Riviviamo in quegli anni Cinquanta l’incontro concreto di due mondi e di due sensibilità. Si trattò di un incontro riuscito solo in parte, dal momento che non furono molti i ritrovi tra le famiglie di diversa etnia invitate a partecipare al Circolo: anche se è bene notare che nella ristretta cerchia della nobiltà dell’epoca, sia italiana sia tedesca, certi steccati risultavano maggiormente “attutiti” di quanto non si siano mostrati negli anni a venire.

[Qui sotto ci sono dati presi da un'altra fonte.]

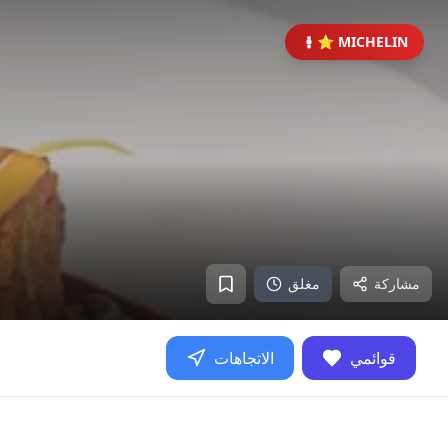
⭐ MICHELIN
مشاركة
مغلق
قوائمي
الاتجاهات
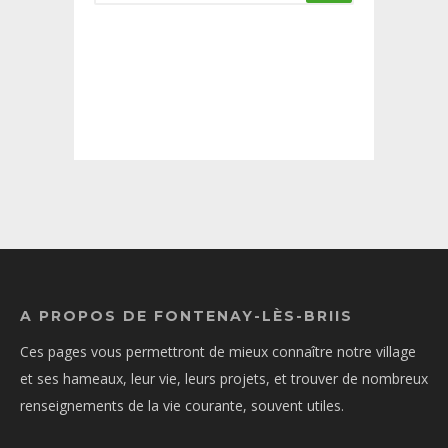
A PROPOS DE FONTENAY-LÈS-BRIIS
Ces pages vous permettront de mieux connaître notre village
et ses hameaux, leur vie, leurs projets, et trouver de nombreux
renseignements de la vie courante, souvent utiles.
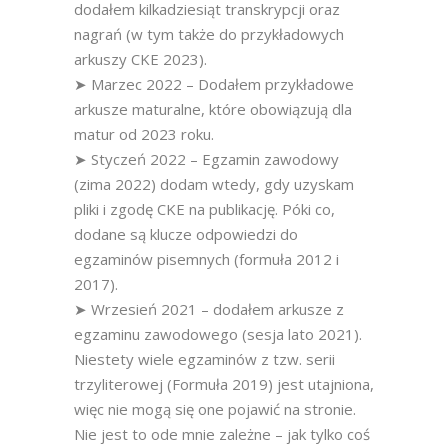
dodałem kilkadziesiąt transkrypcji oraz
nagrań (w tym także do przykładowych
arkuszy CKE 2023).
➤ Marzec 2022 – Dodałem przykładowe
arkusze maturalne, które obowiązują dla
matur od 2023 roku.
➤ Styczeń 2022 – Egzamin zawodowy
(zima 2022) dodam wtedy, gdy uzyskam
pliki i zgodę CKE na publikację. Póki co,
dodane są klucze odpowiedzi do
egzaminów pisemnych (formuła 2012 i
2017).
➤ Wrzesień 2021 – dodałem arkusze z
egzaminu zawodowego (sesja lato 2021).
Niestety wiele egzaminów z tzw. serii
trzyliterowej (Formuła 2019) jest utajniona,
więc nie mogą się one pojawić na stronie.
Nie jest to ode mnie zależne – jak tylko coś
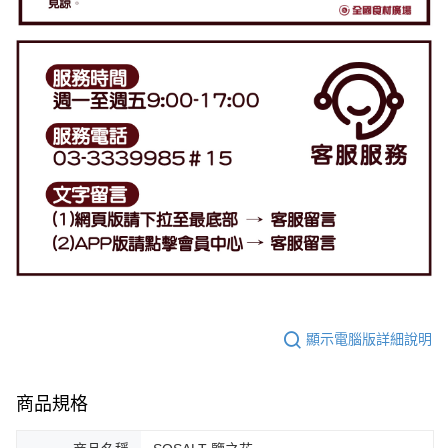
顯示電腦版詳細說明
商品規格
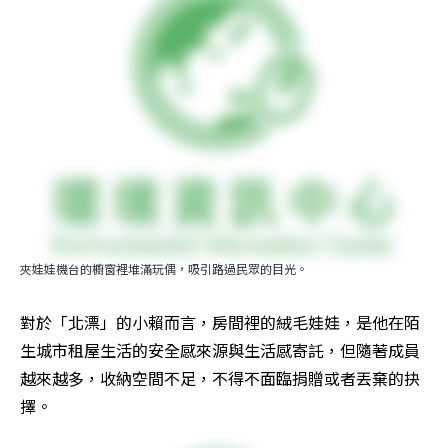
夾娃娃機台的櫥窗裡堆滿玩偶，吸引路過民眾的目光。
對於「北漂」的小賴而言，房間裡的絨毛娃娃，是他在陌
生城市租屋生活的安全感來源與生活感寄託，但隨著成員
越來越多，收納空間不足，不得不面臨捐贈或者丟棄的抉
擇。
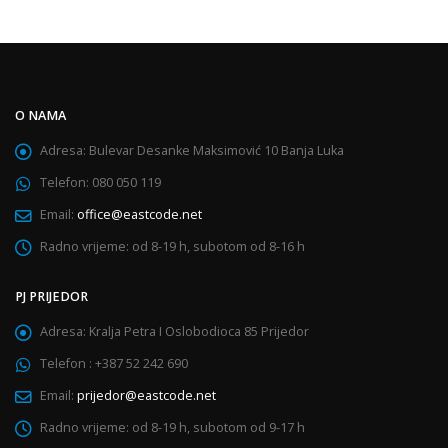
O NAMA
Adresa:
Bulevar Desanke Maksimović 10 Banja Luka
Telefon:
080 050 119
Email:
office@eastcode.net
Radno vrijeme:
od 8-19 h, subotom od 8-16 h
PJ PRIJEDOR
Adresa:
Kralja Petra I Oslobodioca 85 Prijedor
Telefon :
+387 52 242 690
Email:
prijedor@eastcode.net
Radno vrijeme:
od 8-19 h, subotom od 9-17 h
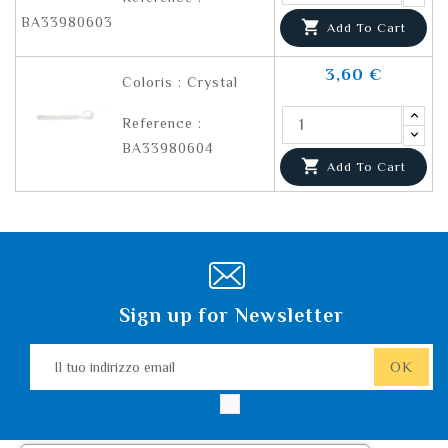
BA33980603

Add To Cart
3,60 €
Coloris : Crystal
Reference :
BA33980604

Add To Cart
Sign up for Newsletter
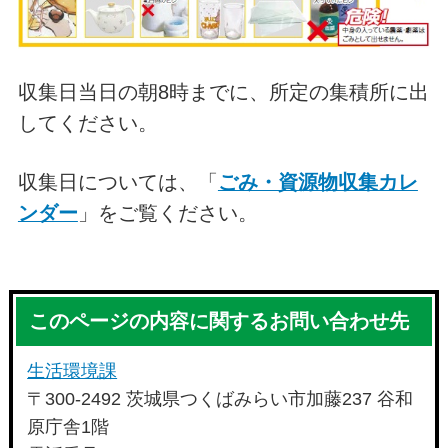
収集日当日の朝8時までに、所定の集積所に出
してください。
収集日については、「
ごみ・資源物収集カレ
ンダー
」をご覧ください。
このページの内容に関するお問い合わせ先
生活環境課
〒300-2492 茨城県つくばみらい市加藤237 谷和
原庁舎1階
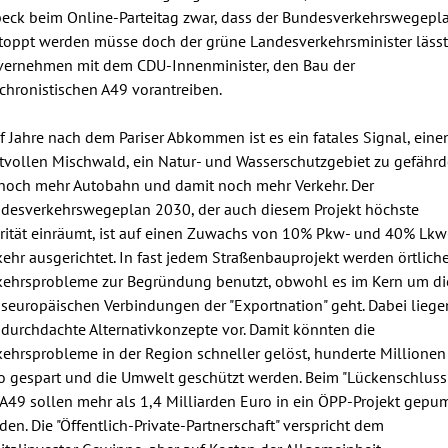
eck beim Online-Parteitag zwar, dass der Bundesverkehrswegepl
toppt werden müsse doch der grüne Landesverkehrsminister lässt
vernehmen mit dem CDU-Innenminister, den Bau der
chronistischen A49 vorantreiben.
f Jahre nach dem Pariser Abkommen ist es ein fatales Signal, eine
tvollen Mischwald, ein Natur- und Wasserschutzgebiet zu gefährd
 noch mehr Autobahn und damit noch mehr Verkehr. Der
desverkehrswegeplan 2030, der auch diesem Projekt höchste
orität einräumt, ist auf einen Zuwachs von 10% Pkw- und 40% Lkw
kehr ausgerichtet. In fast jedem Straßenbauprojekt werden örtlich
kehrsprobleme zur Begründung benutzt, obwohl es im Kern um di
nseuropäischen Verbindungen der "Exportnation" geht. Dabei liege
 durchdachte Alternativkonzepte vor. Damit könnten die
kehrsprobleme in der Region schneller gelöst, hunderte Millionen
o gespart und die Umwelt geschützt werden. Beim "Lückenschluss
 A49 sollen mehr als 1,4 Milliarden Euro in ein ÖPP-Projekt gepu
den. Die "Öffentlich-Private-Partnerschaft" verspricht dem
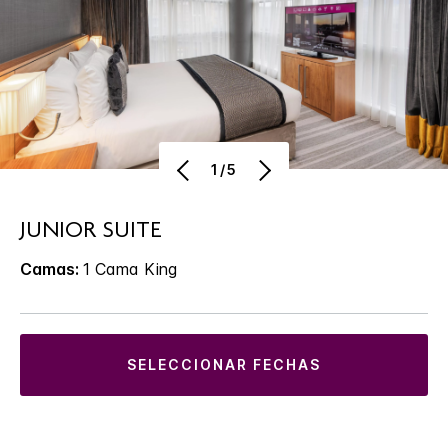
1/5
JUNIOR SUITE
Camas:
1 Cama King
SELECCIONAR FECHAS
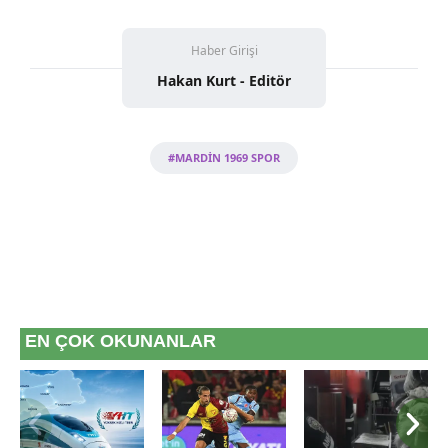
Haber Girişi
Hakan Kurt - Editör
#MARDİN 1969 SPOR
EN ÇOK OKUNANLAR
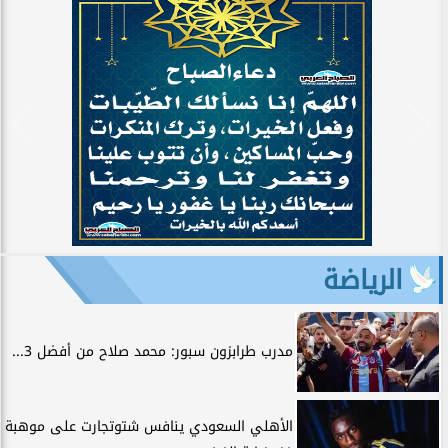
الرياضة
مدرب طرابزون سبور: محمد صلاح من أفضل 3...
الأهلي السعودي ينافس شتوتجارت على موهبة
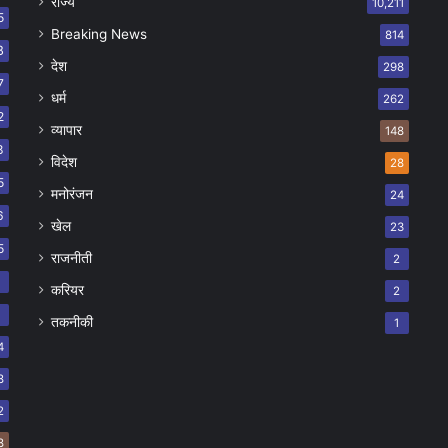
राज्य
10,211
5
Breaking News
814
8
देश
298
7
धर्म
262
2
व्यापार
148
8
विदेश
28
5
मनोरंजन
24
6
खेल
23
5
राजनीती
2
8
करियर
2
7
तकनीकी
1
4
8
2
8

Sembra che Umberto, in molte circostanze, si sia attivato ai fini di una precisa incentivazione del confronto tra i due gruppi linguistici, oltre che avere dichiaratamente manifestato le sue simpatie per una popolazione – quella di lingua tedesca – che non avvertiva in alcun modo come estranea al nostro territorio e al tessuto culturale della Nazione. Ciò è attestato inoltre anche dalla frequenza delle visite dei Savoia, sia in Trentino sia in Alto Adige, con l’aggiunta del singolare legame che ne ebbe la principessa Beatrice.